Further to the judgment in Sherwood Forest Hospitals NHS Foundation Trust & Anor v H  EWCOP 5, discussed here, it has become clear that the delay in bringing the case had as serious consequences as Hayden J had feared.
When it was finally possible for investigations to be conducted by the surgeon, “he sadly concluded that, because it had become so much thicker and was now fixed to the underlying bone, the tumour was inoperable.”
Hayden J therefore had to decide what to do:
33. Mrs H has strong religious beliefs. My firm view is that she would have wished, were she capacitous, to explore all the options that may be available to her. She values life, manifestly, as a gift from God. The evidence points to her wishing to preserve that gift for as long as she can, notwithstanding that it may prolong the pain and discomfort that she is presently experiencing. On this point T [Mrs H’s daughter] tells me that she (T) has not been given sufficient information to “confront the new reality of the situation”.
34. T is to be invited not only to the multi-disciplinary team meeting, but also to the oncology meeting, so she may be informed properly about the options and helped to confront them.
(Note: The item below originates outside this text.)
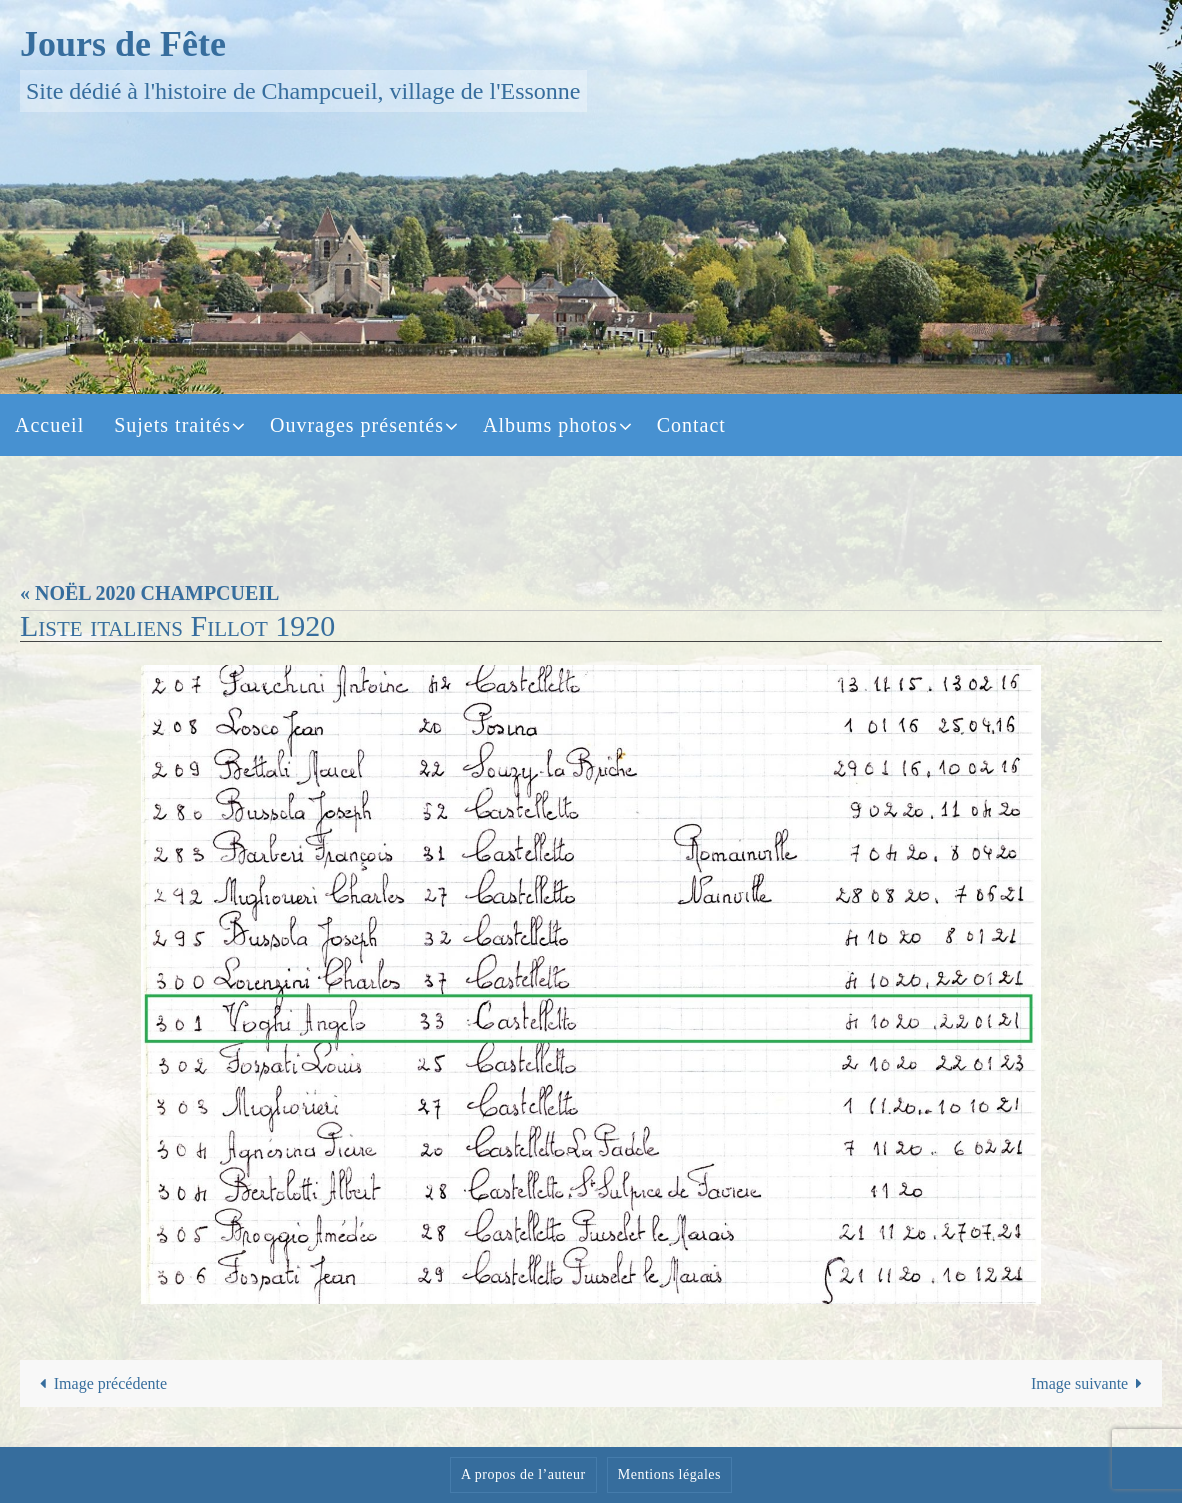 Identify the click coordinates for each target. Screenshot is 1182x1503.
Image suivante (1091, 1383)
35. When these meetings have been undertaken, the Trusts are to put together a care plan which will best meet Mrs H’s needs for the remainder of her life, however long or short that may be. When they have done so, this court will review it and evaluate whether it meets Mrs H’s best interests (see Aintree University Hospitals NHS Foundation Trust v. James  UKSC 67; Re D  EWCOP 885; Salford Royal Foundation Trust v. Mrs P  EWCOP 23). I have listed the case for review of the care plan for two reasons: firstly, because in my view the history of this case requires that it is monitored; and secondly, because T has requested that I overview the plan.
36. When the Trusts indicate that a plan has been finalised, the case will be given a listing as a priority.